→ **Your task**
In the records below, find the line that contains "person of the" and repeat it, along with each line after it, exactly as written.

Collected data
——————————

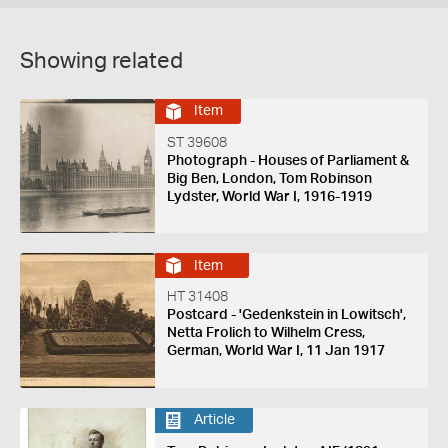
Showing related
Item
ST 39608
Photograph - Houses of Parliament &
Big Ben, London, Tom Robinson
Lydster, World War I, 1916-1919
Item
HT 31408
Postcard - 'Gedenkstein in Lowitsch',
Netta Frolich to Wilhelm Cress,
German, World War I, 11 Jan 1917
Article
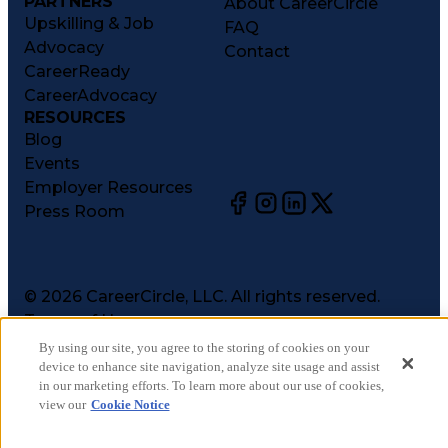
PARTNERS
About CareerCircle
Upskilling & Job
FAQ
Advocacy
Contact
CareerReady
CareerAdvocacy
RESOURCES
Blog
Events
Employer Resources
Press Room
©
2026
CareerCircle, LLC. All rights reserved.
Terms of Use
Privacy Notices
By using our site, you agree to the storing of cookies on your
Accessibility Statement
device to enhance site navigation, analyze site usage and assist
in our marketing efforts. To learn more about our use of cookies,
Manage Preferences
view our
Cookie Notice
Cookie Notice
CA Notices at Collection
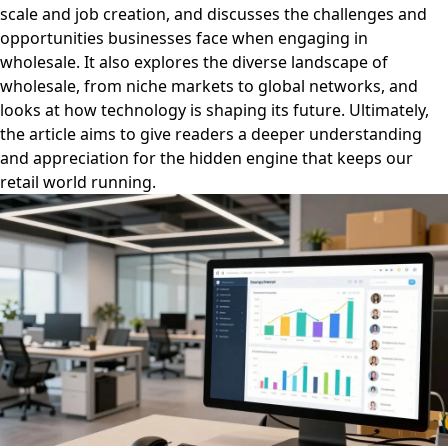
scale and job creation, and discusses the challenges and
opportunities businesses face when engaging in
wholesale. It also explores the diverse landscape of
wholesale, from niche markets to global networks, and
looks at how technology is shaping its future. Ultimately,
the article aims to give readers a deeper understanding
and appreciation for the hidden engine that keeps our
retail world running.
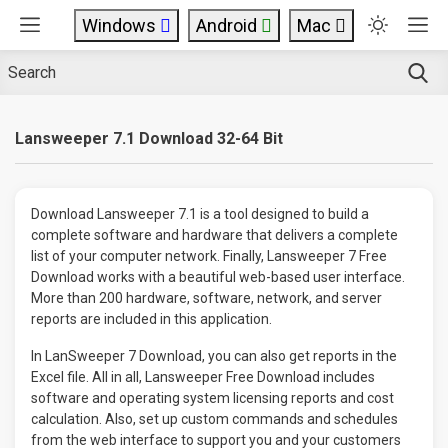
Windows
Android
Mac
Lansweeper 7.1 Download 32-64 Bit
Download Lansweeper 7.1 is a tool designed to build a
complete software and hardware that delivers a complete
list of your computer network. Finally, Lansweeper 7 Free
Download works with a beautiful web-based user interface.
More than 200 hardware, software, network, and server
reports are included in this application.
In LanSweeper 7 Download, you can also get reports in the
Excel file. All in all, Lansweeper Free Download includes
software and operating system licensing reports and cost
calculation. Also, set up custom commands and schedules
from the web interface to support you and your customers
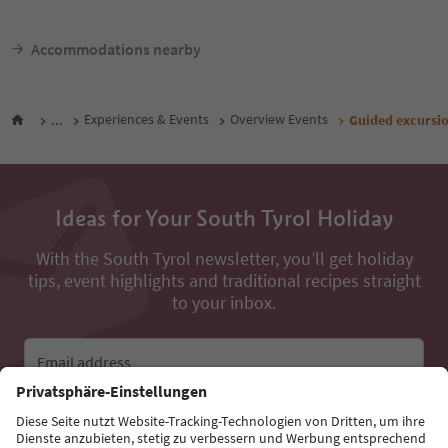
Accommodations nearby
...
Experiences & Events
Overview Events
Guided excursio
Ideas for Your South Tyrol Holiday
With the South Tyrol newsletter, you’ll get holiday
tips, event highlights and traditional recipes straight
to your inbox.
Email address
Sign up for the newsletter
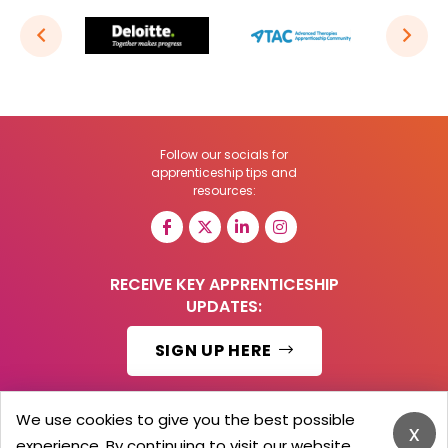
Follow our socials for
apprenticeship tips and
resources:
RECEIVE KEY APPRENTICESHIP
UPDATES:
SIGN UP HERE
We use cookies to give you the best possible
x
experience. By continuing to visit our website,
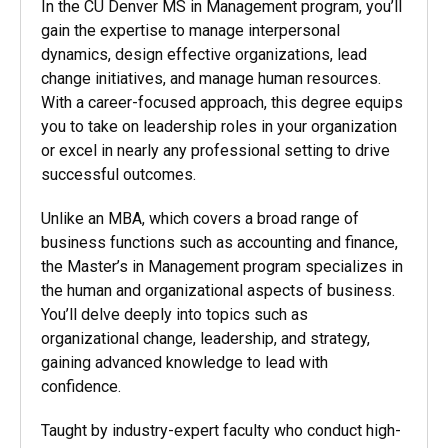
In the CU Denver MS in Management program,
you’ll
gain the expertise to manage interpersonal
dynamics, design effective organizations, lead
change initiatives, and manage human resources.
With a career-focused approach, this degree equips
you to take on leadership roles in your organization
or excel in nearly any professional setting to drive
successful outcomes.
Unlike an MBA, which covers a broad range of
business functions such as accounting and finance,
the Master’s in Management program specializes in
the human and organizational aspects of business.
You’ll delve deeply into topics such as
organizational change, leadership, and strategy,
gaining advanced knowledge to lead with
confidence.
Taught by industry-expert faculty who conduct high-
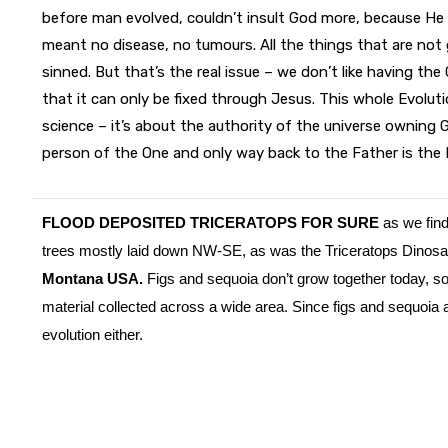
before man evolved, couldn’t insult God more, because He
meant no disease, no tumours. All the things that are not
sinned. But that’s the real issue – we don’t like having the
that it can only be fixed through Jesus. This whole Evoluti
science – it’s about the authority of the universe owning
person of the One and only way back to the Father is the 
FLOOD DEPOSITED TRICERATOPS FOR SURE
as we find 
trees mostly laid down NW-SE, as was the Triceratops Dinos
Montana USA.
Figs and sequoia don’t grow together today, so 
material collected across a wide area. Since figs and sequoia ar
evolution either.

——————————

→ **Solved exercise**
person of the One and only way back to the Father is the 
FLOOD DEPOSITED TRICERATOPS FOR SURE
as we find 
trees mostly laid down NW-SE, as was the Triceratops Dinos
Montana USA.
Figs and sequoia don’t grow together today, so 
material collected across a wide area. Since figs and sequoia ar
evolution either.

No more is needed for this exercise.